Auch Feel Good lebt von dieser Gratwanderung. Souverän hantiert Martin mit dem Wechsel zwischen Maes Alltag und ihren Stand-up-Auftritten und wirkt bei beidem glaubhaft in ihrem Hadern mit Suchtdruck und Selbstzweifeln, Intimität und Vertrauen. Dass da nicht jede Nebenfigur mithalten kann und eher unterkomplex bleibt wie Georges phlegmatisch-übergriffiger Mitbewohner oder Maes stark verhaltensauffällige Selbsthilfe-Sponsorin: geschenkt. Was die Serie neben allem Witz, der den Verdrießlichkeiten des Lebens abgerungen wird, so sehenswert macht, ist die ehrliche Auseinandersetzung mit Sucht, ihren Ursachen und Konsequenzen, die hier eine sehr spezifische und persönliche ist, aber auf viele andere Formen übertragbar scheint. Ähnlich wie die Sitcom Mom, die von einer Gruppe trockener Alkoholikerinnen und ihren regelmäßigen Meetings erzählt, zeigt Feel Good mit leichtem Tonfall Charaktere, deren Suchtdruck durch Situationen getriggert wird, die sie an ihr früheres Konsumverhalten erinnern. Maes Ringen damit hat etwas durchaus Tröstendes. Umso mehr in diesen Krisentagen, in denen psychischer Druck Suchtkranke besonders gefährdet und physischer Kontakt oft nicht möglich ist. Viele Selbsthilfegruppen treffen sich mittlerweile online in Videochats. Auch da hatte im Übrigen Lisa Kudrow bereits 2008 die Nase vorn, als sie in der Comedyserie Web Therapy eine Therapeutin spielte, die ihre Sitzungen kurzerhand ins Internet verlegte und auf fünf Minuten verkürzte, weil die Klienten sonst zu viel Zeit für „Irrelevantes“ hätten.

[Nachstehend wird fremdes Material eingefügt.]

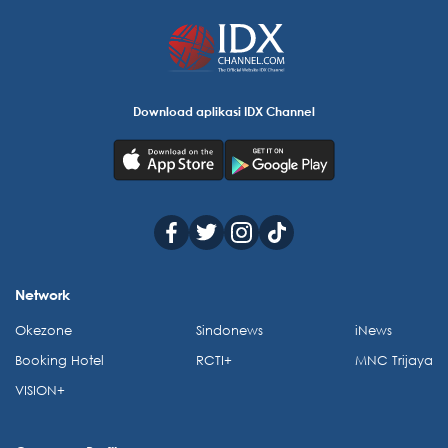
Download aplikasi IDX Channel
Network
Okezone
Sindonews
iNews
Booking Hotel
RCTI+
MNC Trijaya
VISION+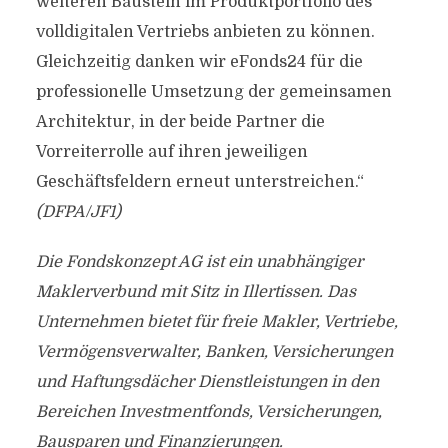
weiteren Baustein im Produktportfolio des
volldigitalen Vertriebs anbieten zu können.
Gleichzeitig danken wir eFonds24 für die
professionelle Umsetzung der gemeinsamen
Architektur, in der beide Partner die
Vorreiterrolle auf ihren jeweiligen
Geschäftsfeldern erneut unterstreichen.“
(DFPA/JF1)
Die Fondskonzept AG ist ein unabhängiger
Maklerverbund mit Sitz in Illertissen. Das
Unternehmen bietet für freie Makler, Vertriebe,
Vermögensverwalter, Banken, Versicherungen
und Haftungsdächer Dienstleistungen in den
Bereichen Investmentfonds, Versicherungen,
Bausparen und Finanzierungen.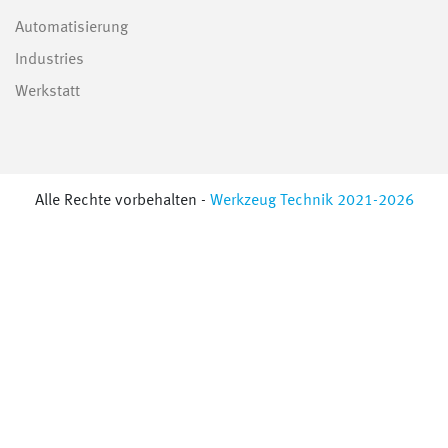
Automatisierung
Industries
Werkstatt
Alle Rechte vorbehalten -
Werkzeug Technik 2021-2026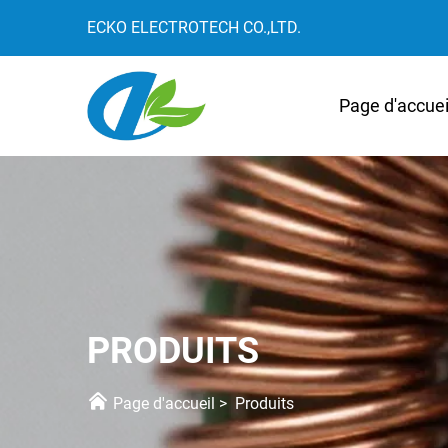
ECKO ELECTROTECH CO.,LTD.
Page d'accuei
PRODUITS
Page d'accueil
>
Produits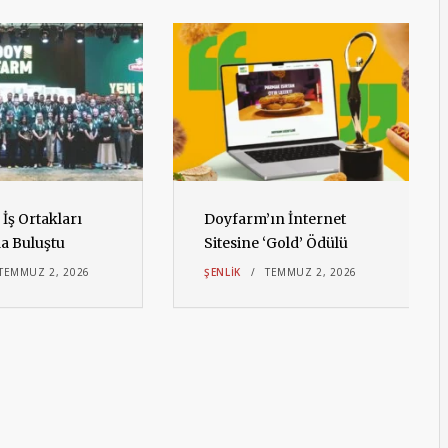
İş Ortakları
Doyfarm’ın İnternet
da Buluştu
Sitesine ‘Gold’ Ödülü
TEMMUZ 2, 2026
ŞENLIK
TEMMUZ 2, 2026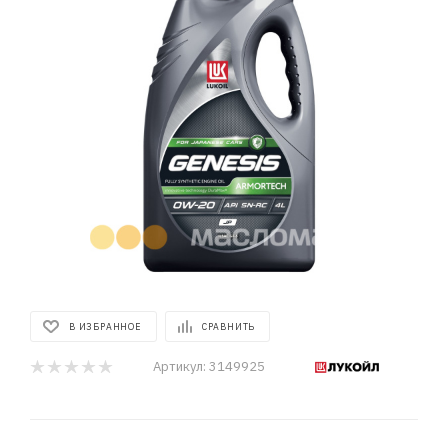
В ИЗБРАННОЕ
СРАВНИТЬ
Артикул:
3149925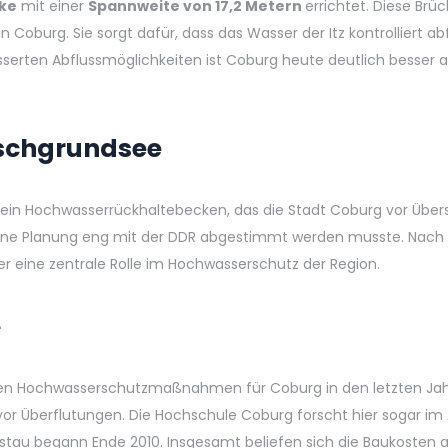
ke
mit einer
Spannweite von 17,2 Metern
errichtet. Diese Brü
n Coburg. Sie sorgt dafür, dass das Wasser der Itz kontrollier
serten Abflussmöglichkeiten ist Coburg heute deutlich besser a
schgrundsee
t ein Hochwasserrückhaltebecken, das die Stadt Coburg vor Übe
eine Planung eng mit der DDR abgestimmt werden musste. Nach 
 er eine zentrale Rolle im Hochwasserschutz der Region.
e
ten Hochwasserschutzmaßnahmen für Coburg in den letzten Jahrz
vor Überflutungen. Die Hochschule Coburg forscht hier sogar im
tau begann Ende 2010. Insgesamt beliefen sich die Baukosten au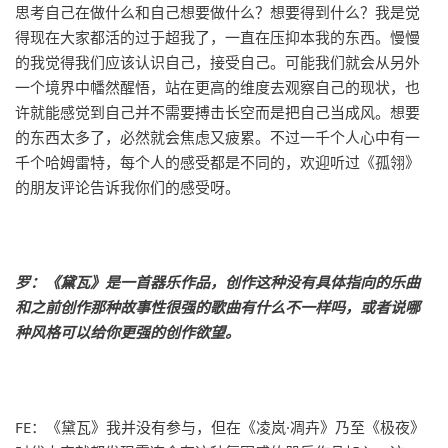
思考自己在做什么和自己想要做什么？想要得到什么？我是觉
得现在大家都活的过于超我了，一直在压抑本我的东西。慢慢
的我觉得我们应该认识自己，接受自己。可能我们就会从另外
一个境界中幡然醒悟，站在更高的维度去观察自己的现状，也
许就能感觉到自己并不需要搏击长空而是把自己当成风。想要
的东西太多了，必然就会焦虑又疲累。不过一千个人心中有一
千个哈姆雷特，每个人的感受都是不同的，欢迎听过《孤翎》
的朋友评论告诉我你们的感受呀。
罗：《黛瓦》是一首器乐作品，创作这种没有具体指向的乐曲
和之前创作那种故事性很强的歌曲有什么不一样吗，或者说哪
种风格可以给你更强的创作欲望。
FE：《黛瓦》我并没有参与，但在《凌岚·凋卉》乃至《极夜》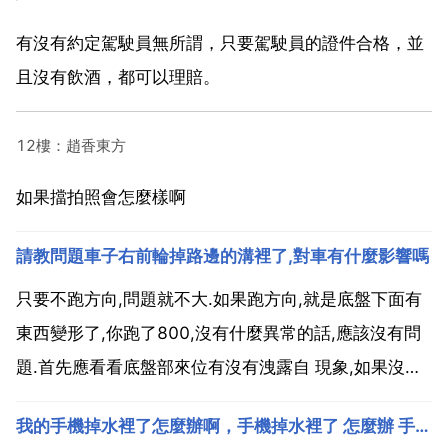
有沒有約定駕駛員無所謂，只要駕駛員的證件合格，並
且沒有飲酒，都可以理賠。
12樓：趙香東方
如果擋拍照會怎麼樣啊
請教問題車子右前輪掉路邊的溝裡了,對車有什麼影響嗎
只要不跑方向,問題就不大.如果跑方向,就是底盤下面有
東西變形了,你跑了800,沒有什麼異常的話,應該沒有問
題.首先應看看底盤部來位有沒有洩露自 現象,如果沒有
則應找一條叫平直的道路試一下車輛的直線行駛穩定性,
我的手機掉水裡了怎麼辦啊，手機掉水裡了 怎麼辦 手機掉水裡解救
因為即使沒有漏油,外力也有可能對右側懸架產生變形,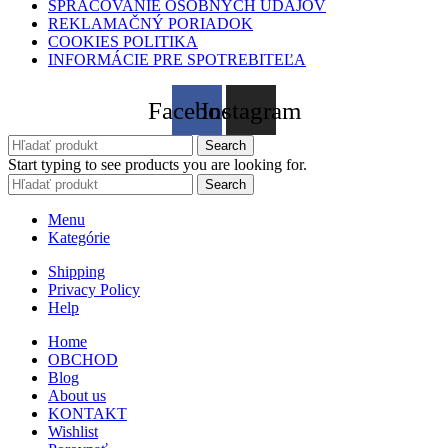
SPRACOVANIE OSOBNÝCH ÚDAJOV
REKLAMAČNÝ PORIADOK
COOKIES POLITIKA
INFORMÁCIE PRE SPOTREBITEĽA
Facebook
Instagram
Search
Start typing to see products you are looking for.
Search
Menu
Kategórie
Shipping
Privacy Policy
Help
Home
OBCHOD
Blog
About us
KONTAKT
Wishlist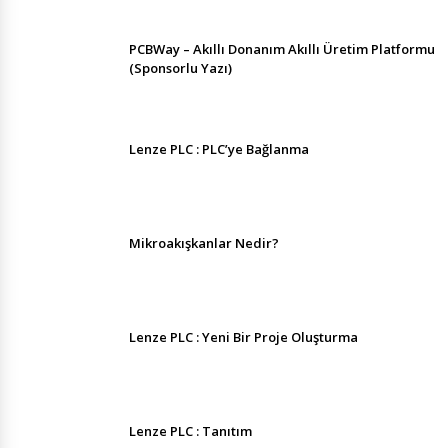
PCBWay – Akıllı Donanım Akıllı Üretim Platformu
(Sponsorlu Yazı)
Lenze PLC : PLC’ye Bağlanma
Mikroakışkanlar Nedir?
Lenze PLC : Yeni Bir Proje Oluşturma
Lenze PLC : Tanıtım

Von derlei Fisimatenten ist Feel Good zum Glück weit entfernt. Denn am Ende ist die Serie auch, und das ist keine Kleinigkeit, eine sehr unpeinlich, oft geradezu bezaubernd erzählte Liebesgeschichte zweier humorbegabter, empathischer Frauen, die sich ihrer Neurosen bewusst sind und relativ entspannt mit ihnen umgehen. Ihre Gesellschaft fühlt sich im Laufe der sechs kurzweiligen Folgen nicht immer einfach, aber sehr gut an.